The Glycemic Index is based on the science of how carbohydrates work in your body. The Glycemic Index has been research-tested on real people who have the same kinds of weight-loss and health issues as you. The basic theory is this: some carbohydrates—high-glycemic ones—cause a quick rise in the body’s blood sugar levels, which causes a quick rise in insulin production. High levels of insulin cause weight gain. Low-glycemic carbohydrates keep blood sugar levels normal and aid in weight loss and maintenance.
What’s Low-Glycemic and What’s High
Low-glycemic carbs have a glycemic index of 55 or lower. These are good for you to eat. Includes vegetables, most fruit, and whole grain plus nuts, seeds, dark chocolate and dairy products without added sugar.
Medium-glycemic carbs are those scoring 56 to 69. Eat these infrequently. Includes sugar, candy, energy bars, some whole wheat breads and rice.
High-glycemic carbs are rated 70 or higher. Avoid eating these. Includes white and fluffy starches, such as popcorn, crackers, cakes, breakfast cereals, white potatoes, muffins, breads, and bagels.
The Benefits of Eating Low-Glycemic
Eating based on the glycemic index helps a person lose weight quickly and safely.
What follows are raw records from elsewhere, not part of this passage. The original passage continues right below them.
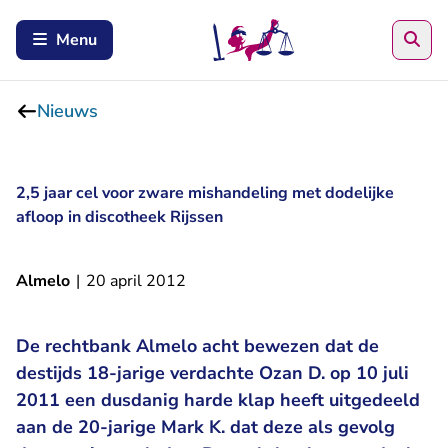
Zoe
Menu
Nieuws
2,5 jaar cel voor zware mishandeling met dodelijke
afloop in discotheek Rijssen
Almelo
|
20 april 2012
De rechtbank Almelo acht bewezen dat de
destijds 18-jarige verdachte Ozan D. op 10 juli
2011 een dusdanig harde klap heeft uitgedeeld
aan de 20-jarige Mark K. dat deze als gevolg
But it also promotes improved health by keeping blood sugar levels stable. It’s great for persons with metabolic syndrome, diabetes, heart disease, high cholesterol, autoimmune disorders, and allergies.
Eating low-glycemic also helps reduce stress, increase energy, decrease fatigue, and boosts metabolism.
How to Eat Low-Glycemic
The easiest way to eat low-glycemic is to:
- Eat meats, eggs, poultry, and fish for protein.
- Eat 5-10 servings of vegetables and fruit daily, which can include sweet potatoes.
- Avoid white and fluffy starches.
- Enjoy treats such as nuts, seeds, dried fruits, veggies, and small amounts of dark chocolate.
A more elaborate way to eat low-glycemic is to tally up your glycemic load per meal, per snack, and for the day. This may let you eat more starches but also takes more time and counting.